Judge OKs Kentucky Commandments Display

U.S. District Judge Joseph Hood barred the Kansas state government from displaying a large Ten Commandments tablet outside the Capitol in 2000 and 2006 but ruled this past week that a framed Ten Commandments display could go up as part of a larger historic exhibit.

The display of the Ten Commandments in the King James version will be included as part of the "Foundations of American Law and Government Display" comprised of 10 framed historic documents including the Magna Carta, Mayflower Compact, the "In God We Trust" national motto, the Declaration of Independence, and the preamble to the Kentucky Constitution.

The judge's order last Monday came in response to a request by the administration of Gov. Ernie Fletcher to have the exhibit, described as having a predominately secular purpose, posted in the Capitol Rotunda. Hood clarified that the previous injunction did not apply to this display but declined to rule on the constitutionality of the display.

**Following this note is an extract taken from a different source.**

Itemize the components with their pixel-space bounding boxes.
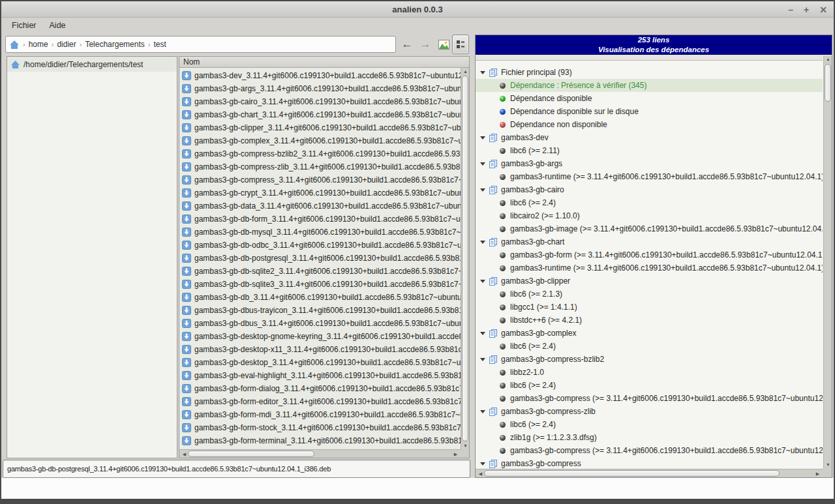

The Rev. Herschel Walker, pastor of Hopewell Baptist Church in Corbin, donated the documents to the state last month in hopes of teaching history to Kentucky children.
"This is a great teaching tool to teach something about the foundation of our law and the government," he told the Associated Press.

The display is identical to the displays posted in the Mercer and Rowan County Courthouses and upheld as constitutional in past court cases.

Last year, the governor approved legislation that allows a 6-foot-tall granite Ten Commandments monument donated by the Fraternal Order of Eagles to be displayed at the Capitol with other historic documents. But the federal injunction has prevented the monument from going on display.

The U.S. Supreme court has ruled that such displays are not inherently unconstitutional, and whether they endorse religion should be judged on a case-by-case basis.